宇智波斑聞言頓時也露出感興趣的神色, 毫不客氣道:“相比起下棋, 果然還是看歷練者們的表現更加有趣, 心魔關卡如此厲害,其他關卡應該也不會遜色太多吧, 不知是什麽樣子。想要消磨忍者的精力,讓他們提升實力, 普通難度是不行的,畢竟這個秘境並不會真的死亡, 越困難越好。”

“那我們一邊看歷練者的表現一邊下棋好了,諸如趕路之類的無聊場景就不會無聊了。”雲靜靜當即拍案決定道。

千手柱間精神一振,“原來能看的嗎?”

宇智波斑輕輕一哼,“早該拿出來, 竟然叫我陪你玩這種小孩子的玩意兒。”

好吧好吧, 讓你陪下飛行棋真是委屈你了啊。

雲靜靜在心裏默默腹誹了一句,嘴上說:“可以用水鏡術觀看秘境裏眾人的表現,不過之前用水鏡術的時候出了一點意外……”

當代表水鏡術的透明屏幕上一層層漣漪平靜下來,浮現出的畫面壓根不是歷練秘境, 又不知道照出了什麽地方,裏面有八個人,一邊站著四個,面對面站著四個。突然冒出的巨大屏幕吸引了他們的註意力,眼睛全都看過來。

雲靜靜無語了,心裏不知為何有種“啊,果然又是這樣”的念頭飄過,忍不住吐槽道:“這水鏡術還能不能好了啊,老是照出其他地方來,這都第二次了,又是奇怪的地方。話說那四個不是活人吧,跟泥巴捏起來似的,還有奇怪的裂痕。”

千手柱間睜大眼睛,驚奇道:“那個是我嗎?那個看起來好像是我啊,還有扉間,唔……看樣子像是被施了奇怪的忍術啊,那個表情跟氣勢,跟扉間一模一樣。”

就說話的這一會兒功夫,他頭發上的一個花苞迅速張開,當著眾人的面表演了一個鮮花怒放,開出來的那朵花嬌艷欲滴,隔著水鏡術仿佛都能聞到花香。

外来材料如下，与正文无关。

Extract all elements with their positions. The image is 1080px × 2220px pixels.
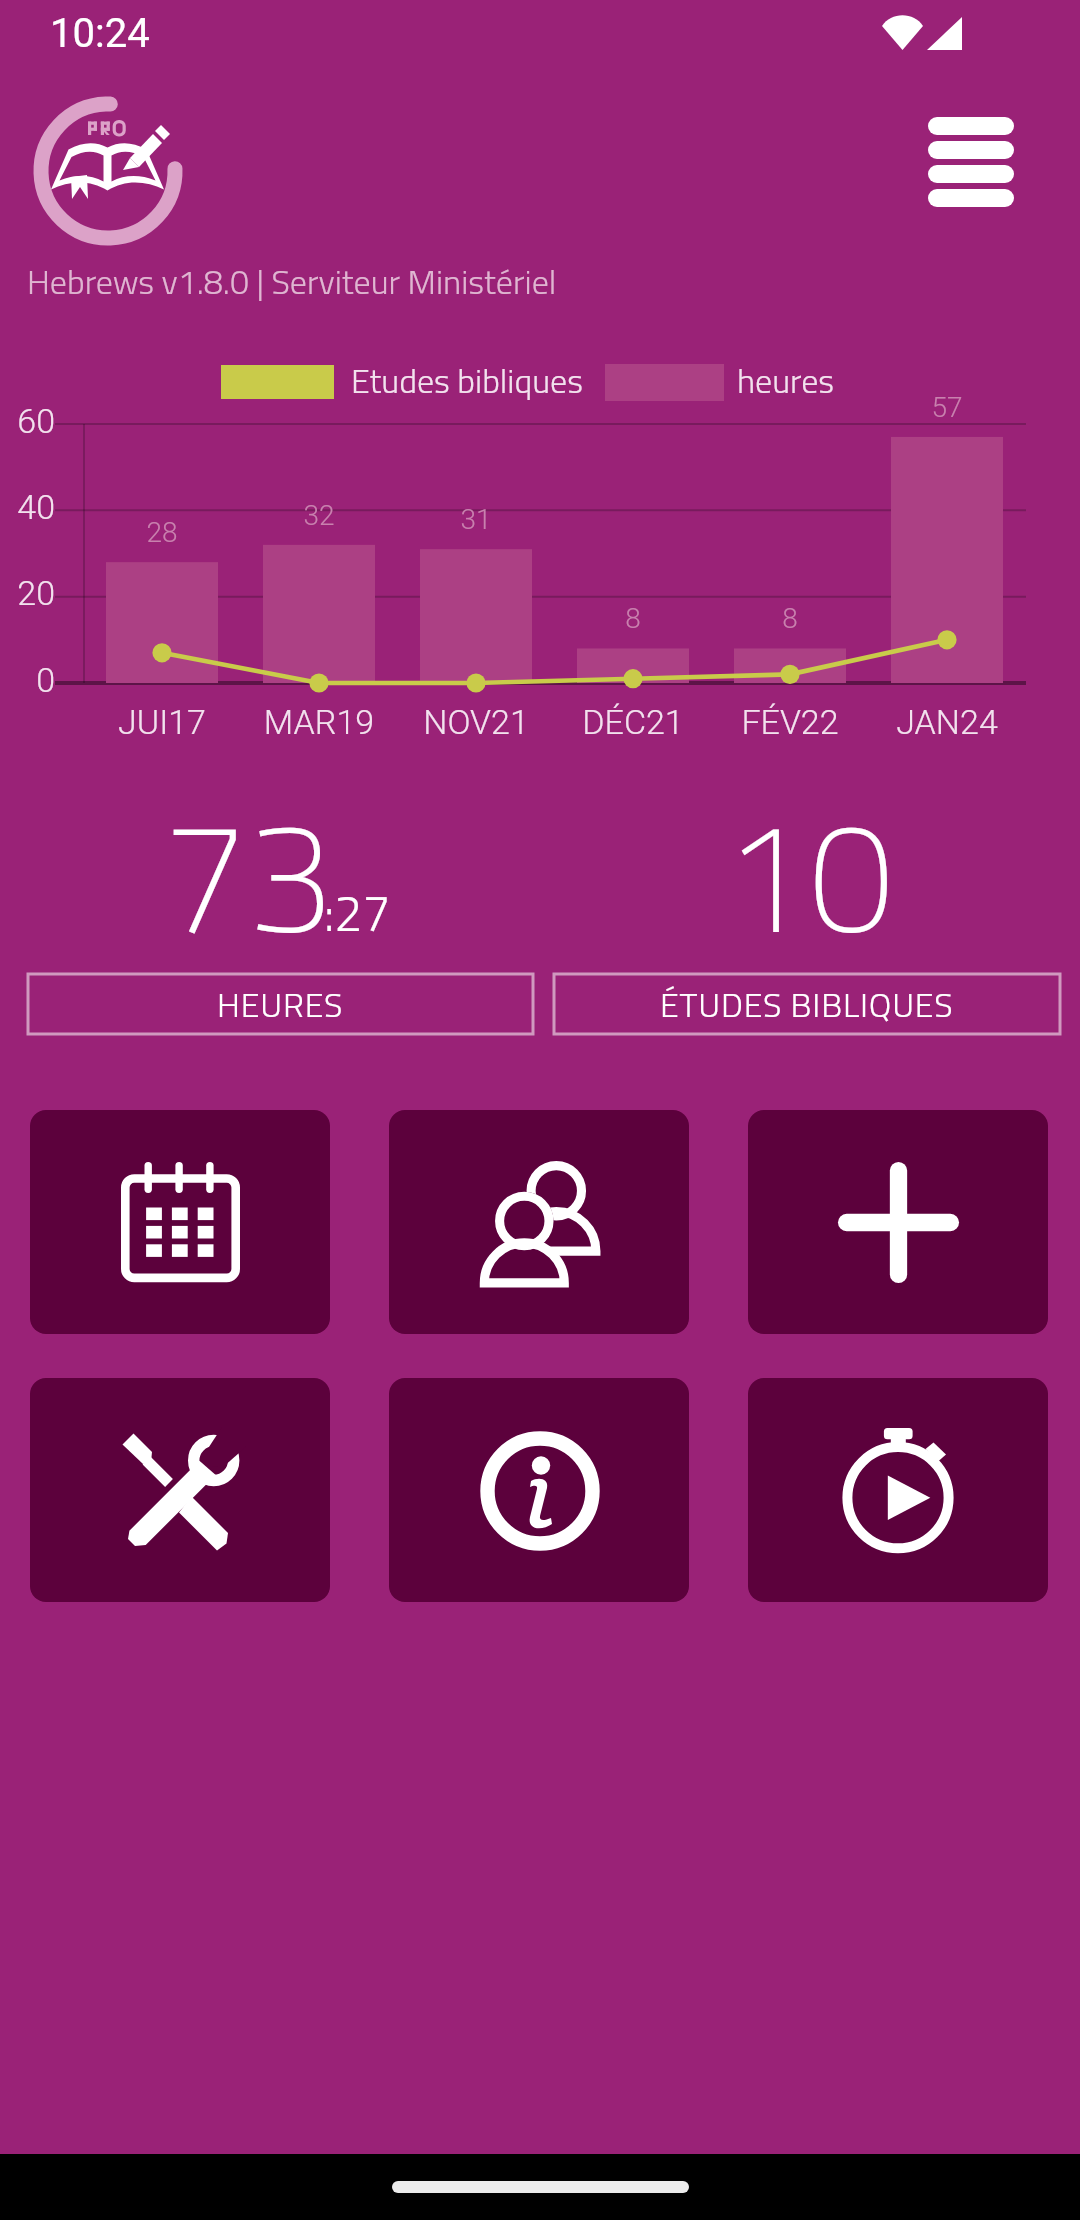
staticText: 60	[0, 401, 55, 441]
staticText: 10:24	[50, 10, 150, 57]
button[interactable]: Tools	[30, 1378, 330, 1602]
staticText: FÉV22	[700, 702, 880, 742]
staticText: HEURES	[217, 978, 344, 1030]
button[interactable]: Add entry	[748, 1110, 1048, 1334]
staticText: heures	[737, 354, 835, 406]
staticText: 40	[0, 487, 55, 527]
button[interactable]: Timer	[748, 1378, 1048, 1602]
staticText: MAR19	[229, 702, 409, 742]
staticText: 28	[102, 516, 222, 549]
staticText: 10	[722, 758, 895, 992]
button[interactable]: Calendar	[30, 1110, 330, 1334]
staticText: 20	[0, 573, 55, 613]
staticText: :27	[324, 874, 391, 950]
button[interactable]: Info	[389, 1378, 689, 1602]
button[interactable]: ÉTUDES BIBLIQUES	[554, 974, 1060, 1034]
staticText: 31	[416, 503, 536, 536]
button[interactable]: Menu	[928, 117, 1014, 207]
staticText: 0	[0, 660, 55, 700]
staticText: 73	[161, 758, 334, 992]
staticText: 57	[887, 391, 1007, 424]
staticText: 32	[259, 499, 379, 532]
staticText: JUI17	[72, 702, 252, 742]
staticText: Hebrews v1.8.0 | Serviteur Ministériel	[27, 255, 557, 307]
staticText: ÉTUDES BIBLIQUES	[660, 978, 954, 1030]
staticText: Etudes bibliques	[351, 354, 583, 406]
staticText: NOV21	[386, 702, 566, 742]
staticText: 8	[730, 602, 850, 635]
staticText: DÉC21	[543, 702, 723, 742]
button[interactable]: HEURES	[28, 974, 533, 1034]
staticText: 8	[573, 602, 693, 635]
staticText: JAN24	[857, 702, 1037, 742]
button[interactable]: Contacts	[389, 1110, 689, 1334]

對水鏡術另一邊的人來說,他才是奇怪的家夥,畢竟哪個正常人頭發上會長葉子,還鮮花怒放的,宇智波斑那一圈圈的輪回眼也非常搶鏡,看起來最正常的雲靜靜就這樣被忽略了,被當成布景板。

“宇智波斑?!這是怎麽回事?”

“斑?那個眼睛……輪回眼嗎?!”

“怎麽回事,突然出現??”

“大蛇丸,這是怎麽回事?是你搞得鬼嗎?”

………………

水鏡術那一邊的人顯然都受到了驚嚇,一個個反應過度,這邊的三人反倒淡定的很。

千手柱間把捏在手裏的骰子一扔,擲出個三,於是他捏著棋子向前走了三步,然後宇智波斑拿起骰子,隨手一扔,擲出個五,捏著棋子向前走五步,接著是雲靜靜扔骰子,擲出個六,捏著棋子向前走六步。

以不變應萬變,水鏡術另一邊果然安靜下來。

千手柱間擡眼隨意瞟了一下,“嗯,安靜下來了。”

然後這才把目光投到那邊去,宇智波斑和雲靜靜也是,見安靜下來了才把註意力從棋盤上挪開,放到水鏡術照出的眾人身上。

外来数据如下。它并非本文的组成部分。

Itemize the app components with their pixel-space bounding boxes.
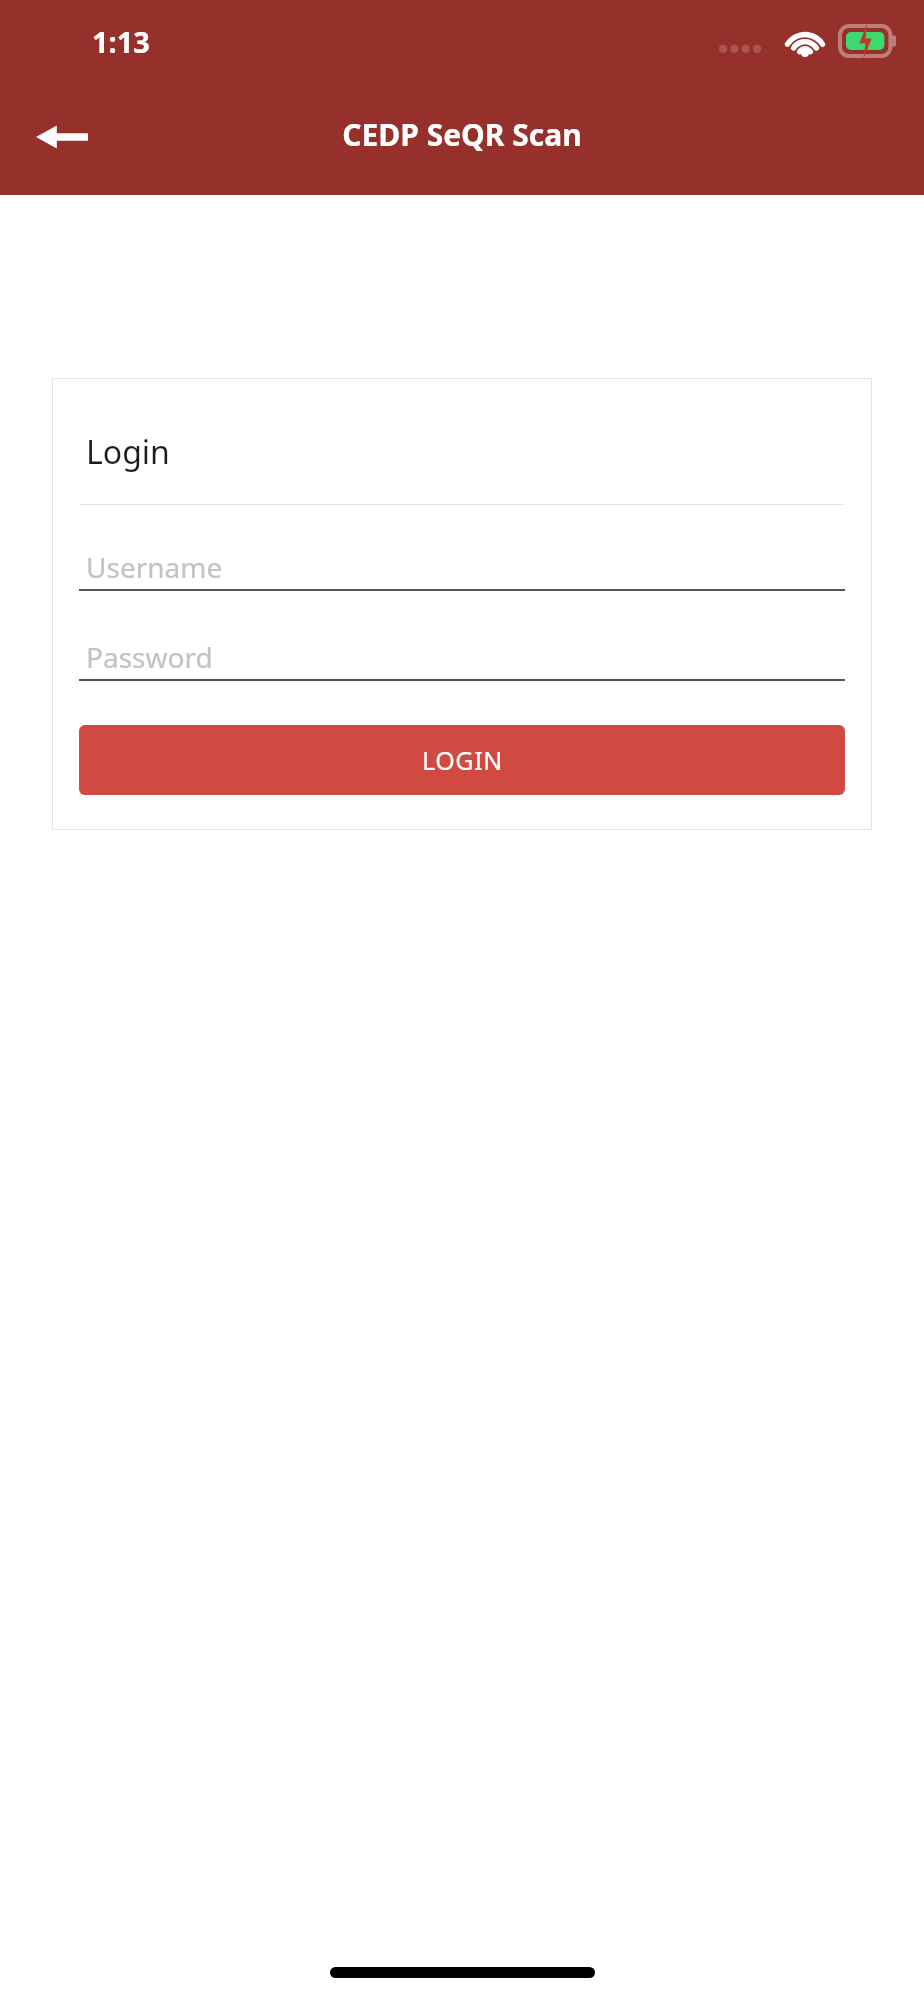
button[interactable]: LOGIN (79, 725, 845, 795)
staticText: CEDP SeQR Scan (342, 114, 582, 155)
button[interactable]: Username (79, 545, 845, 591)
staticText: Password (86, 638, 213, 676)
staticText: 1:13 (92, 22, 150, 61)
button[interactable]: Password (79, 635, 845, 681)
staticText: LOGIN (422, 743, 503, 777)
button[interactable]: Back (22, 97, 102, 177)
staticText: Login (86, 430, 170, 474)
staticText: Username (86, 548, 223, 586)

一個眉眼跟泉奈特別相似的少年面無表情,“大蛇丸,這是怎麽回事?不過怎樣都好,只要不妨礙到我的目的。”

有著紫色眼影的男人聲音沙啞,應該就是少年口中的大蛇丸,他看向水鏡屏幕的目光炙熱無比,特別是落到宇智波斑的輪回眼上,嘴上說道:“這個跟我沒有關系,我也不知道是怎麽回事,比起問我,那邊那個小孩明顯知道是怎麽回事,剛才的話你們應該都聽到了。水鏡術,聽起來應該是種觀測類型的術,剛才確實出現了類似水面波紋一樣的東西,然後他們就這樣出現了,真是不可思議。”

“斑?大哥?”扉間模樣的毛領子白短炸狠狠擰著眉頭,又不是不悅,又是不滿,“為什麽那邊會有另外一個大哥,還跟斑在一起……下棋?”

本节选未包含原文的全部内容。